7. Reckahner Bildungsgespräche

7. Reckahner Bildungsgespräche Heike Schulze

„Inklusion“, 10. und 11. Mai 2012

Zum siebten Mal veranstaltete der Verband Bildungsmedien e. V. die Reckahner Bildungsgespräche, die am 10. und 11. Mai in Reckahn und Potsdam stattfanden. 65 Teilnehmer aus Wissenschaft, Schulpraxis, Lehrerbildung, Politik und Bildungsverlagen diskutierten kontrovers über das Thema Inklusion.
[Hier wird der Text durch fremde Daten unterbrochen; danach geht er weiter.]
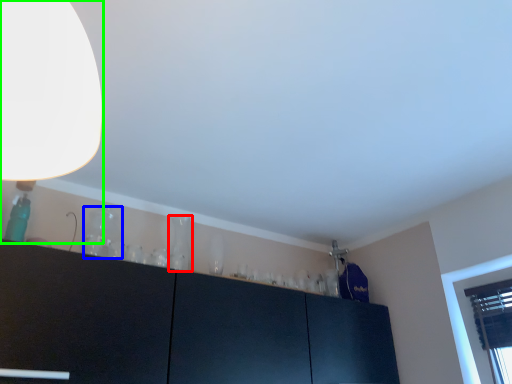 Question: Which is nearer to the glass vase (highlighted by a red box)? glass vase (highlighted by a blue box) or lamp (highlighted by a green box).

Choices:
 (A) glass vase
 (B) lamp

Answer: (A) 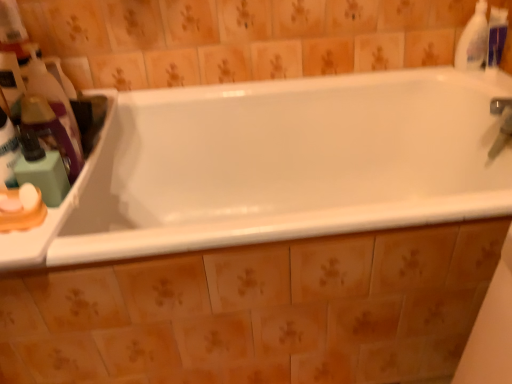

2008 hat Deutschland die Behindertenrechtskonvention der Vereinten Nationen ratifiziert. Damit ist klar: Die Inklusion wird kommen. Offen ist aber, was gemeinsamer Unterricht pädagogisch, didaktisch und schulorganisatorisch bedeutet. Welche Voraussetzungen müssen vorliegen, damit dieses Ziel erreicht werden kann? Auf dem Eröffnungspodium sprachen hierüber Susanne Rusche vom Thüringer Kultusministerium, Prof. Dr. Winfried Kronig von der Universität Fribourg und Dr. Jürgen Schneider, der Berliner Landesbeauftragte für Menschen mit Behinderung.

„Gelingensbedingungen und gute Praxis“ waren Thema der anschließenden Veranstaltung. Bei der Umsetzung der Inklusion kann Deutschland von langjähriger eigener Erfahrung mit „Integrations“-Projekten und ausländischen Vorbildern lernen. Wie Inklusion in der deutschen Schulpraxis erfolgreich umgesetzt werden kann, zeigte der Hamburger Schulleiter Pit Katzer auf. Mit ihm diskutierten Prof. Dr. Bernd Ahrberg von der Humboldt-Universität in Berlin, Norbert Brugger vom Städtetag Baden-Württemberg und Dr. Heidi Ottilia Niederstätter, Inspektorin beim Deutschen Schulamt in Bozen, Südtirol.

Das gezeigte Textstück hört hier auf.